» **ACTIVITY**: Repeat the listing word for word. No pictures belong in the copy.

» **EXERCISE INPUT**:
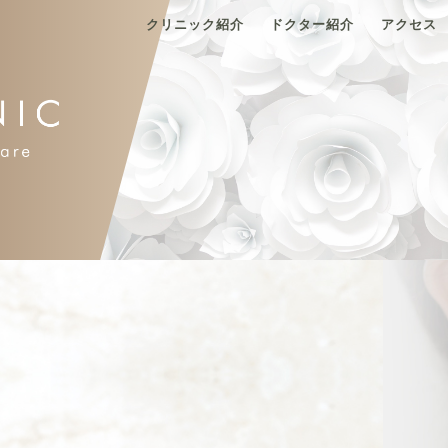
クリニック紹介
ドクター紹介
アクセス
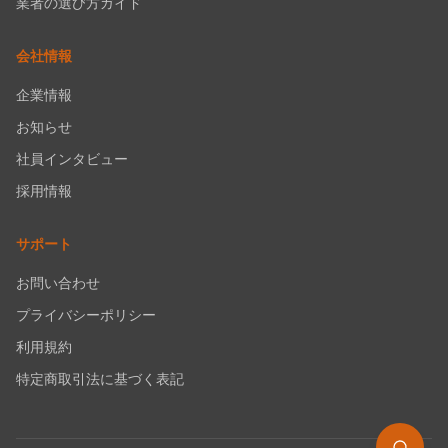
業者の選び方ガイド
会社情報
企業情報
お知らせ
社員インタビュー
採用情報
サポート
お問い合わせ
プライバシーポリシー
利用規約
特定商取引法に基づく表記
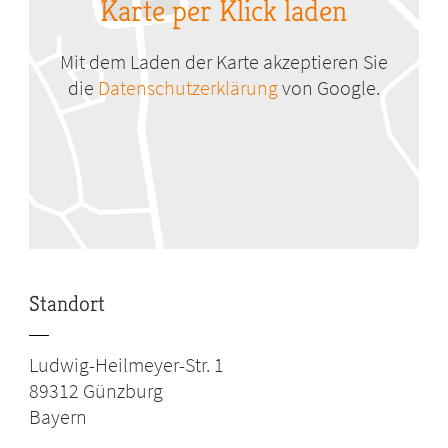
Karte per Klick laden
Mit dem Laden der Karte akzeptieren Sie
die
Datenschutzerklärung
von Google.
Standort
Ludwig-Heilmeyer-Str. 1
89312
Günzburg
Bayern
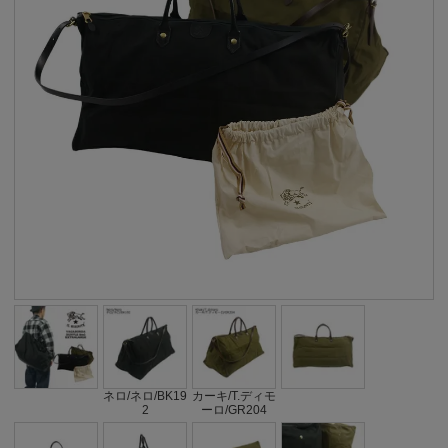
ネロ/ネロ/BK19
カーキ/T.ディモ
2
ーロ/GR204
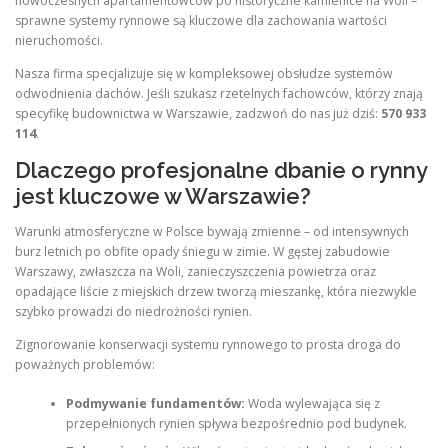
nowoczesnych apartamentowców po historyczne kamienice na Woli –
sprawne systemy rynnowe są kluczowe dla zachowania wartości
nieruchomości.
Nasza firma specjalizuje się w kompleksowej obsłudze systemów
odwodnienia dachów. Jeśli szukasz rzetelnych fachowców, którzy znają
specyfikę budownictwa w Warszawie, zadzwoń do nas już dziś:
570 933
114
.
Dlaczego profesjonalne dbanie o rynny
jest kluczowe w Warszawie?
Warunki atmosferyczne w Polsce bywają zmienne – od intensywnych
burz letnich po obfite opady śniegu w zimie. W gęstej zabudowie
Warszawy, zwłaszcza na Woli, zanieczyszczenia powietrza oraz
opadające liście z miejskich drzew tworzą mieszankę, która niezwykle
szybko prowadzi do niedrożności rynien.
Zignorowanie konserwacji systemu rynnowego to prosta droga do
poważnych problemów:
Podmywanie fundamentów:
Woda wylewająca się z
przepełnionych rynien spływa bezpośrednio pod budynek.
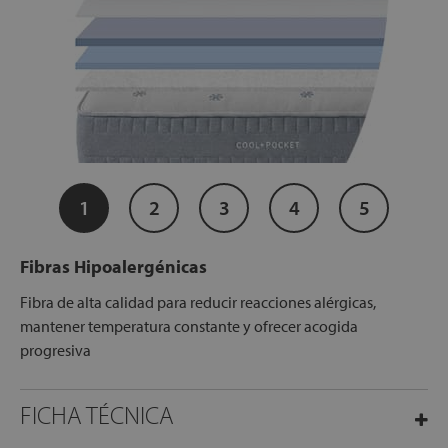
1
2
3
4
5
Fibras Hipoalergénicas
Fibra de alta calidad para reducir reacciones alérgicas,
mantener temperatura constante y ofrecer acogida
progresiva
FICHA TÉCNICA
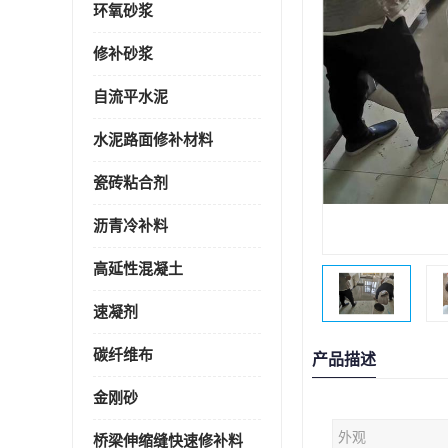
环氧砂浆
修补砂浆
自流平水泥
水泥路面修补材料
瓷砖粘合剂
沥青冷补料
高延性混凝土
速凝剂
碳纤维布
产品描述
金刚砂
外观
桥梁伸缩缝快速修补料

» **REPLY TO THE TASK**:
クリニック紹介
ドクター紹介
アクセス
業者の選び方ガイド
会社情報
企業情報
お知らせ
社員インタビュー
採用情報
サポート
お問い合わせ
プライバシーポリシー
利用規約
特定商取引法に基づく表記
Karte per Klick laden
Mit dem Laden der Karte akzeptieren Sie
die
Datenschutzerklärung
von Google.
Standort
Ludwig-Heilmeyer-Str. 1
89312
Günzburg
Bayern
ネロ/ネロ/BK19
カーキ/T.ディモ
2
ーロ/GR204
nowoczesnych apartamentowców po historyczne kamienice na Woli –
sprawne systemy rynnowe są kluczowe dla zachowania wartości
nieruchomości.
Nasza firma specjalizuje się w kompleksowej obsłudze systemów
odwodnienia dachów. Jeśli szukasz rzetelnych fachowców, którzy znają
specyfikę budownictwa w Warszawie, zadzwoń do nas już dziś:
570 933
114
.
Dlaczego profesjonalne dbanie o rynny
jest kluczowe w Warszawie?
Warunki atmosferyczne w Polsce bywają zmienne – od intensywnych
burz letnich po obfite opady śniegu w zimie. W gęstej zabudowie
Warszawy, zwłaszcza na Woli, zanieczyszczenia powietrza oraz
opadające liście z miejskich drzew tworzą mieszankę, która niezwykle
szybko prowadzi do niedrożności rynien.
Zignorowanie konserwacji systemu rynnowego to prosta droga do
poważnych problemów:
Podmywanie fundamentów:
Woda wylewająca się z
przepełnionych rynien spływa bezpośrednio pod budynek.
1
2
3
4
5
Fibras Hipoalergénicas
Fibra de alta calidad para reducir reacciones alérgicas,
mantener temperatura constante y ofrecer acogida
progresiva
FICHA TÉCNICA
环氧砂浆
修补砂浆
自流平水泥
水泥路面修补材料
瓷砖粘合剂
沥青冷补料
高延性混凝土
速凝剂
碳纤维布
产品描述
金刚砂
外观
桥梁伸缩缝快速修补料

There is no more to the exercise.